Spurn Head is a fragile spit of land made up of sand and pebbles bound together with marram grass and sea buckthorn. In places this 6 kilometre long spit is less than 50 metres wide. Spurn protects the Humber like a huge breakwater keeping the stormy nature of the North Sea at bay.

The coastal erosion here means that the shore is receeding at around 2 metres each year and the way down to the beach can be a little awkward.

Once out through the surf we enjoyed the assistance of the south-going tidal stream as we passed numerous anglers on our way to the point.

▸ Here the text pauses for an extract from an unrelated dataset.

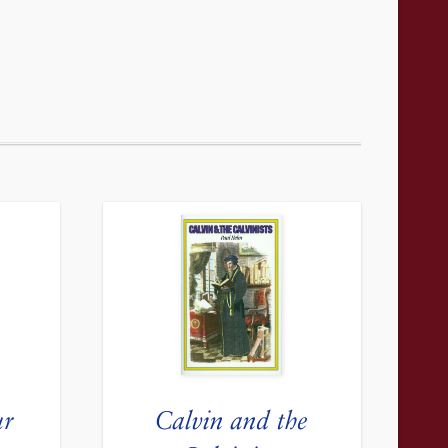
ur
Calvin and the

We stopped for a play in the overfalls where there is a sand bank and an area of shallows called 'Stony Binks' close to the end of the headland. From here we could see the old Bull Sand Fort which stands in the middle of the mouth of the Humber. The fort was built in WW1 as part of the coastal defence network.

Once round the end of Spurn we were in smooth waters paddling past the pilot station and jetty, 2 disused lighthouses and the only lifeboat station manned by full-time residential staff. I was spotted by the coxwain, Dave who I had met earlier in the year when 4 of us finished the Kayak Coast 2 Coast trip here raising over £2000 for the RNLI. We had just a brief chat before moving on to paddle up the inner shore of Spurn.

Birds were swarming all around us as the sinking sun lit the inner shore with a golden autumnal glow. The water was strangely smooth yet we could hear the boom of surf dumping on the outer beach, just accross the road on the other side of the spit.

Finally, we reached the shore next to the Crown and Anchor pub and after 14 kilometres of paddling we only had 700 metres to walk to our cars.

Monday, October 19, 2009

St Bees in the Sun

The settled weather of last week continued into the weekend giving Saturday the potential to be a glorious day. With this in mind I was easily tempted out to the west Cumbrian coast for a paddle round St Bees Head.

The name of St Bees is most likely to be linked to St Bega who arrived upon these shores during the 7th Century from Ireland via the Isle of Man. Records of her travels keep cropping up along the shores of northern England. We set out from the beach at St Bees close to the lifeboat station and the beginning of Alfred Wainwright's modern day pilgrim's way.

The red sandstone cliffs here rise over 80 metres vertically from the sea. South of the main headland the buttresses are regularly spaced along the cliff line like huge curtain folds.

The sea was unusually calm and we chatted to some climbers who were taking advantage of the warm autumn sunshine and getting a few routes done.

There was only one thing for it when we arrived at Whitehaven harbour. We headed for the chip shop!

We spent too long on lunch so the journey back was a little more hurried than it looks in the photo above.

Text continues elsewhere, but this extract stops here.